Las defensas de Oriol Junqueras y de Carles Puigdemont lo han pedido todo, la libertad inmediata para que el primero pueda recoger su acta de eurodiputado en el Parlamento de Estrasburgo, y el segundo la desactivación de las órdenes internacionales y nacionales de detención y que se aparte al juez Pablo Llarena. También piden la nulidad del juicio del procés tras la sentencia del Tribunal de Justicia de la UE, que ha reconocido su calidad de eurodiputados desde el momento de la proclamación de su elección y por tanto su inmunidad. No se podía esperar otra cosa, de la misma forma que desde la Fiscalía del Tribunal Supremo se niega ningún cambio sobre su situación. 

Queda por saber que va a decir la Abogacía del Estado al respecto. Es muy probable que se alinee con las tesis de la defensa porque ya en su día, cuando la sala que juzgó a los sediciosos preguntó que tenía que hacer, si permitirle recoger el acta como en su elección como diputado o impedírselo, se mostró favorable a que pudiera hacerlo. No habría por tanto una variación sustancial en cuanto a las valoraciones jurídicas sobre su condición de parlamentario europeo pero sí de su interpretación política, cuando desde ERC se ha pedido un gesto del Gobierno -del que depende sin ningún género de dudas la Abogacia del Estado- que permita dar luz verde al acuerdo entre el PSOE y los independentistas para facilita la investidura de Pedro Sánchez.

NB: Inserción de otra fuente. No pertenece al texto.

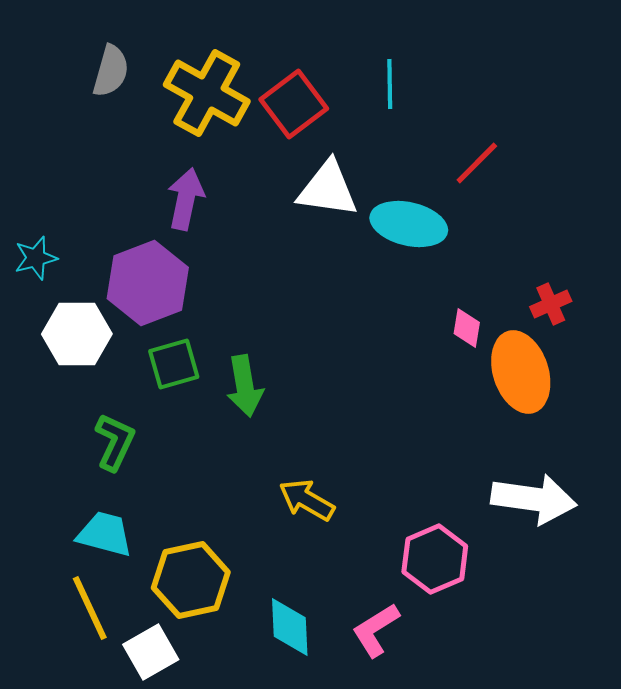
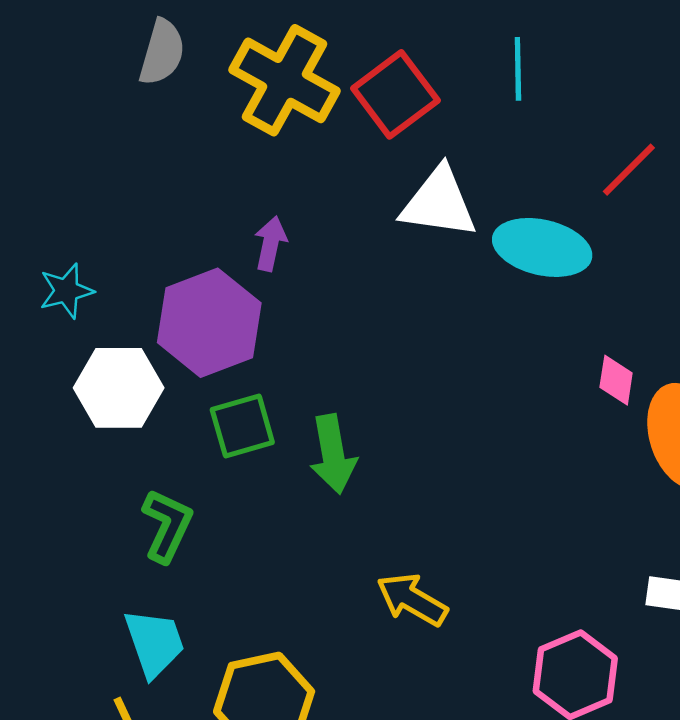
purple arrow: (186, 199) -> (270, 244), moved, size x0.7
cyan trapezoid: (105, 534) -> (154, 643), turned 56

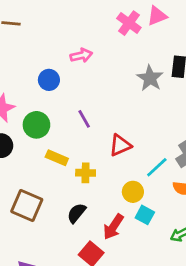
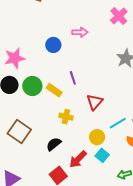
green circle: (36, 125) -> (32, 86), moved
red triangle: (120, 145) -> (95, 102), turned -36
yellow rectangle: (57, 158) -> (54, 90), moved

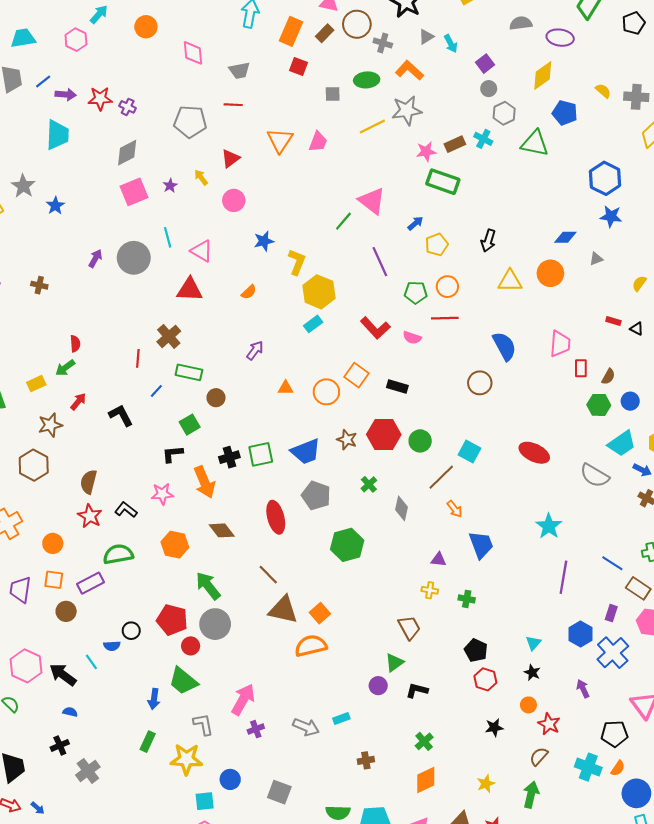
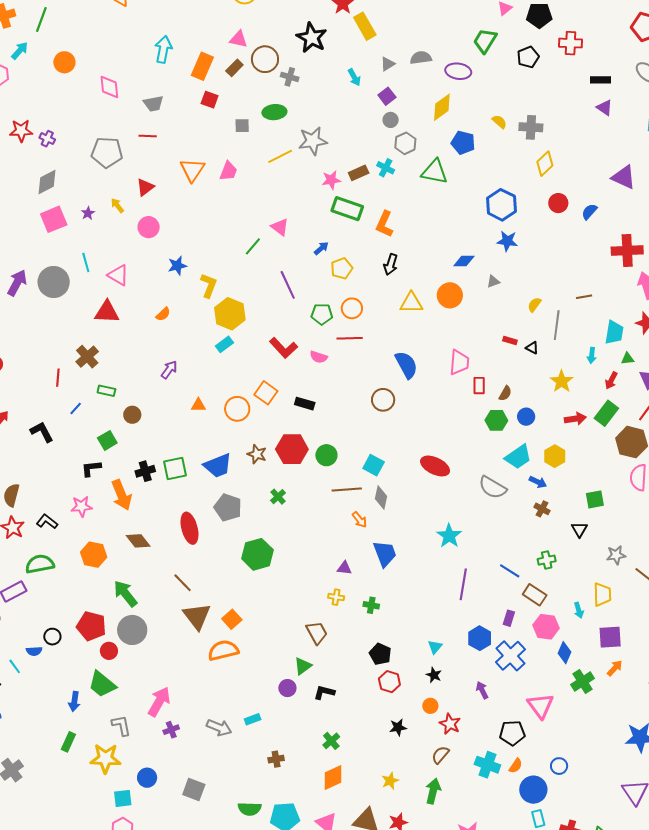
gray triangle: (426, 37) -> (388, 64), moved
orange L-shape: (410, 70) -> (384, 224), moved, turned -108
pink triangle: (372, 201) -> (280, 227), size x0.7
purple arrow: (95, 258) -> (17, 283), size x1.5
green rectangle: (189, 372) -> (106, 391), size x0.7
brown line: (441, 477) -> (347, 489), turned 40
gray diamond: (401, 508) -> (381, 498), moved
brown triangle: (283, 610) -> (197, 616), turned 40

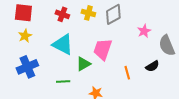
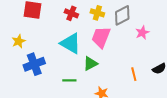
pink star: (144, 31) -> (142, 33), moved
yellow star: (25, 36) -> (19, 41), moved
pink trapezoid: (103, 49) -> (101, 37), moved

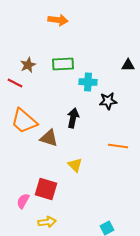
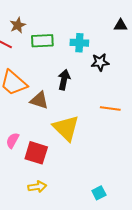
green rectangle: (63, 64) -> (42, 41), moved
yellow triangle: (75, 165) -> (66, 128), size x1.8
pink semicircle: (23, 201) -> (13, 140), moved

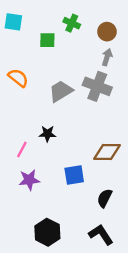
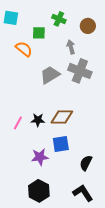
gray arrow: (107, 57) -> (71, 47), moved, turned -32
orange semicircle: (18, 78) -> (24, 49), moved
black star: (47, 134) -> (38, 120), moved
brown diamond: (107, 152) -> (62, 117), moved
purple star: (29, 180) -> (40, 157), moved

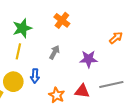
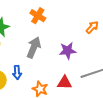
gray arrow: (54, 52) -> (34, 47), size x1.5

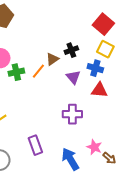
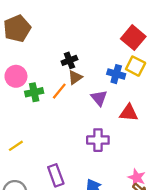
black cross: (71, 50) -> (69, 60), moved
blue cross: (95, 68) -> (116, 74), moved
pink star: (94, 147) -> (137, 178), moved

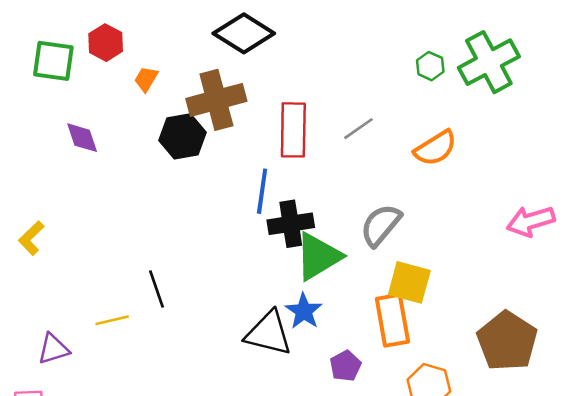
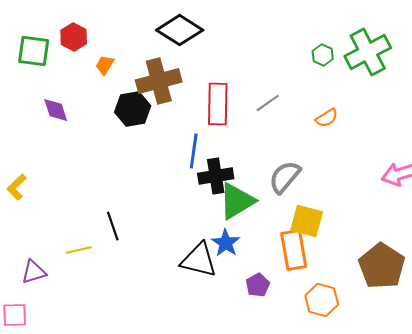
orange semicircle: (435, 148) -> (327, 118), size x0.7

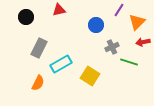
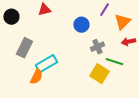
yellow square: (90, 76) -> (99, 74), moved
orange semicircle: (38, 83) -> (36, 77), moved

Cuestión distinta es que la Abogacía se posicionara en favor de la suspensión del juicio, que sí supondría un pago por anticipado de la abstención de ERC que permitiría a Pedro Sánchez continuar en La Moncloa.

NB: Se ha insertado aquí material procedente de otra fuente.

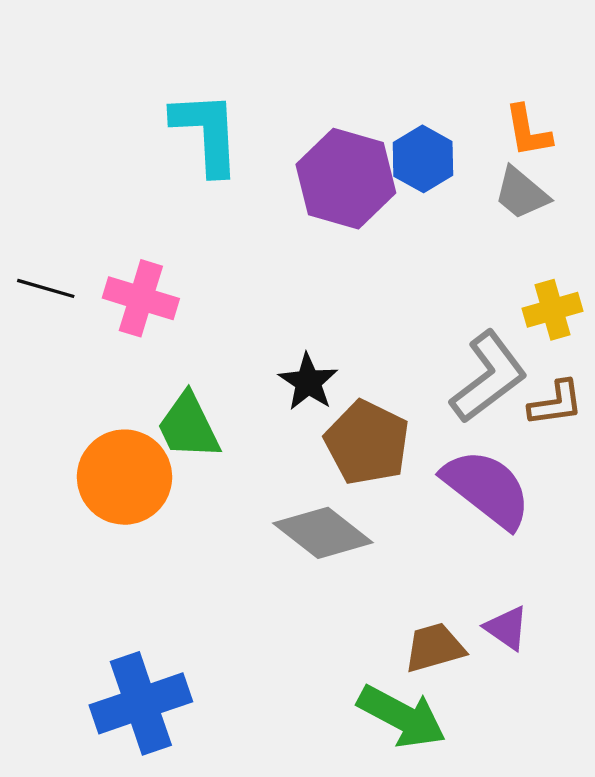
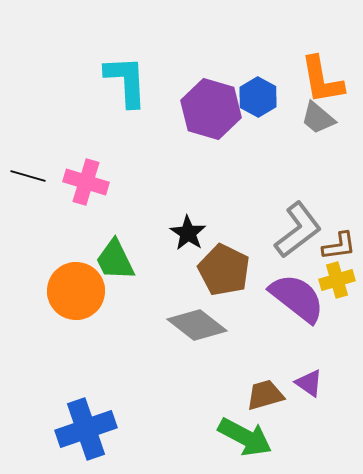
orange L-shape: (528, 131) -> (322, 80), size x1.5
yellow cross: (553, 310) -> (337, 280), moved

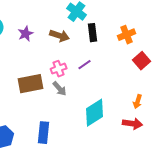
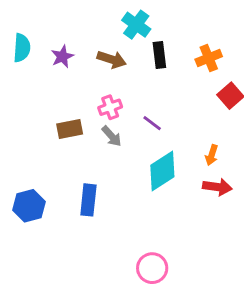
purple line: (85, 65) -> (152, 123), moved, turned 72
brown rectangle: (31, 84) -> (70, 129), size x0.7
orange arrow: (138, 102) -> (212, 155), moved

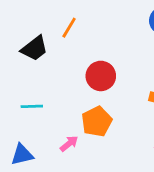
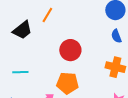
orange pentagon: (97, 122) -> (67, 83), turned 30

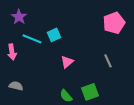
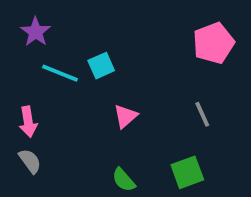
pink arrow: (12, 52) -> (28, 122), moved
gray semicircle: (16, 86) -> (30, 161), turned 40
green square: (90, 92) -> (187, 172), moved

En todos estos lances estrictamente judiciales no hay que perder de vista que se trata de las posiciones de las distintas partes que han intervenido en el juicio oral y que la respuesta definitiva e inapelable es la que pronuncie la sala sentenciadora del Tribunal Supremo, que si por algo se ha caracterizado a lo largo del juicio es por su voluntad de respetar de forma escrupulosa los derechos de los acusados. A veces incluso de manera muy amplia como al plantear la cuestión prejudicial sobre la situación de Oriol Junqueras al Tribunal de Luxemburgo, pese a las recomendaciones en contrario.

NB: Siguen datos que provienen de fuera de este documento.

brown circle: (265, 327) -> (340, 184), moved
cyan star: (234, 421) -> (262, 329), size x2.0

Con el acuerdo entre los equipos de socialistas e independentista prácticamente cerrado en el que cada una de las partes conoce perfectamente cuales son las limitaciones de la otra -ERC pedirá en la mesa de negociación el derecho de autodeterminación pero sabe que el Gobierno no puede acceder a ello- se trata de encontrar la fórmula que permita al partido de Oriol Junqueras salvar la cara, aunque en su congreso del pasado sábado diseñó varios escenarios que sirven para un roto y para un descosido, mientras que los socialistas saben que la oposición utilizará la munición del máximo calibre para denigrar el acuerdo, pese a que no se ponga en cuestión la unidad de España

En otro frente, los partidos de la derecha, PP, C's y Vox, han visto cercenada su aspiración de que el presidente de la Generalitat, Quim Torra, abandonara su cargo tras la sentencias de año y medio de inhabilitación a la que le ha condenado el TSJ de Cataluña por desobediencia, al negarse a retirar las pancartas partidistas en época electoral. La Junta Electoral de Barcelona considera que se trata de un delito leve en comparación con el daño que se haría a su condición de electo para cargo público por la ciudadanía. Una muestra más de la protección de los derechos de la que gozan los representantes populares.